Ankerplatz im Horsensfjord

Wir hoffen aber wieder zu kommen und die Gegend näher erkunden zu können. Sie ist vielversprechend für Ausflüge per Kajak, Fahrrad oder Wanderungen. Der versprochene Westwind weht dann doch eher aus Südwest. Wir entscheiden uns unterwegs für das Anlaufen von Bogense. Im südlichen Kattegat, den Belten und Sunden sind die Entfernungen zu Häfen oder Ankerplätzen kurz und die Auswahl vielfältig. So lassen sich Törnziele dem Wetter anpassen und Spontanentscheidungen sind möglich. Ein reizvolles und vielfältiges Segelrevier für entspanntes Segeln hat dem Skipper viel zu bieten.
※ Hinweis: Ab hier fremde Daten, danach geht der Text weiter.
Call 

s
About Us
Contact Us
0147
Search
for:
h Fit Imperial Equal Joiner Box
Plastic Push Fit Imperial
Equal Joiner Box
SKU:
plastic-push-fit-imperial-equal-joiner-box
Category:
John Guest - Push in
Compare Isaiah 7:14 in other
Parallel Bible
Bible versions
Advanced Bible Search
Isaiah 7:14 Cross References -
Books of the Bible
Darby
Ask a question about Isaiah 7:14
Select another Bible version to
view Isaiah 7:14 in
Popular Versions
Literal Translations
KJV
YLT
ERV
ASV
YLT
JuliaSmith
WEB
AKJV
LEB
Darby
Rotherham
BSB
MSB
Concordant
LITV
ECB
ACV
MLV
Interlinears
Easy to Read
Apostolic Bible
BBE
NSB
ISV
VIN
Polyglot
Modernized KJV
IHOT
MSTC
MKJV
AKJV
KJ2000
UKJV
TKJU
Bogense selbst liegt an der Nordküste der Insel Fünen.  Vorgelagert ist die  unbewohnte Insel Æbleø (zu Deutsch “Apfelinsel”) Es ist eigentlich eine Halbinsel, denn nur bei Flut ist der Zugang mit Wasser bedeckt. Es ist schon eigentümlich hier in der Ostsee Gezeiten vorzufinden. Doch die im Tourismusbüro verteilten Infoblätter geben dem Wanderer Zeiten und Wasserstände an die Hand, um trocken und sicher  über den “Ebbeweg” zu laufen. Vom Wasser aus in betonnten Fahrwasser fällt die Entscheidung entweder für den schlauchförmigen in einem kleinen Becken endenden Stadthafen oder die Marina mit 700 Liegeplätzen. Für unsere Schiffsgrösse ist das Wenden im bereits überfüllten Stadthafen nicht möglich. So laufen wir die Marina an. Auch hier engt sich die Auswahl der Liegeplätze stark ein, da in vielen Reihen die Heckpfähle nur auf 2,5 Meter breite Boote ausgelegt sind. Nach dem Anleger prüfe ich die Bilge und stelle ein Rinnsal und Wasserspritzer fest, die von oben kommen.
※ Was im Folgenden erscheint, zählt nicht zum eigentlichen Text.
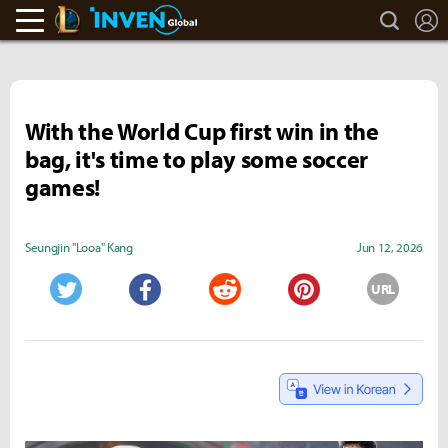
search
L
LoL Inven
Inven Global
With the World Cup first win in the
bag, it's time to play some soccer
games!
Seungjin "Looa" Kang
Jun 12, 2026
URL
Twitter
Facebook
Reddit
Pinterest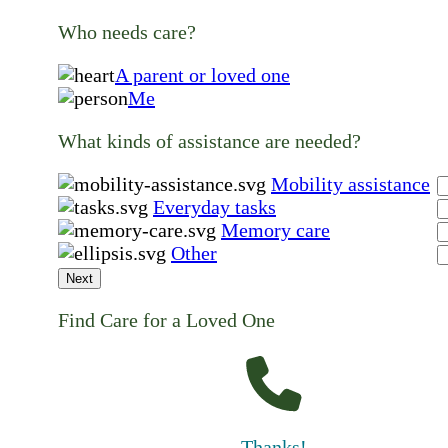
Who needs care?
A parent or loved one
Me
What kinds of assistance are needed?
Mobility assistance
Everyday tasks
Memory care
Other
Next
Find Care for a Loved One
Thanks!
Das Erkunden des Städtchens, deren touristischer  Slogan “Fünens gemütlichste Kleinstadt”, das Lebensmotto der entspannten Bewohner widerspiegelt, bleibt fürs Erste aus. Stattdessen baut Axel den Niedergang ab und inspiziert die Maschine. Bald ist eine Schlauchleckage lokalisiert. Mit zweifachen Schlauchschellen werden die Anschlüsse stabiler gemacht, so sollte es dicht bleiben. Derweil reinige ich Lichtmaschine und den Bereich wo die Keilriemen laufen. Hier sammelt sich durch den Abrieb der Riemen schwarzer Dreck. Wie Russ liegt der Staub auf. Nach der Säuberungsaktion ist der Motor sauber, doch meine Arme weisen etliche schwarze Flecken auf. „ Job done“. Am Abend geht es dann doch noch nach Bogense, Luft schnappen nach drei Stunden Schweissarbeit an Bord. 
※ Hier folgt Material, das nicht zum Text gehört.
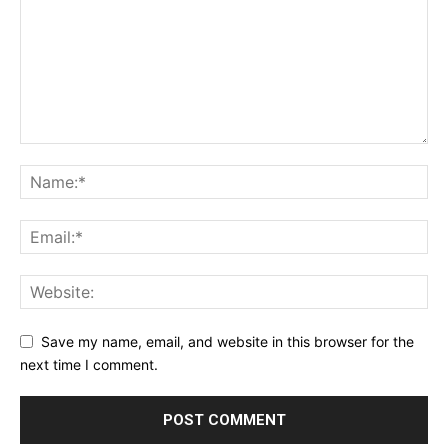
Save my name, email, and website in this browser for the
next time I comment.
Wie hübsch sich Bogense herausgeputzt hat. Das Wochenende stand ganz im Zeichen der Rose.

Überall Bouqets, Blumenschmuck, phantasievolle Ornamente, Schilder mit klangvollen Rosensortennamen. Doch welche Enttäuschung, die Pracht wird abgebaut. Trecker und Wagen transportieren alles ab. Wir beeilen uns den Rosenduft zu schnuppern, bevor die Kübel weggerollt werden. In Nordfünen liegen ähnlich wie am Aalsmeer in den Niederlanden die grösste Rosenproduktion Dänemarks. Bunte Felder erstrecken sich soweit das Auge schauen kann. Ich hebe drei rosarote Rosenköpfe auf. Die könnte man doch trocknen, viel zu schade diese schönen Rosen wegzuwerfen. Doch schliesslich fliegen sie wieder im hohen Bogen auf den Boden. Keine Blumen an Bord, das bringt Unglück!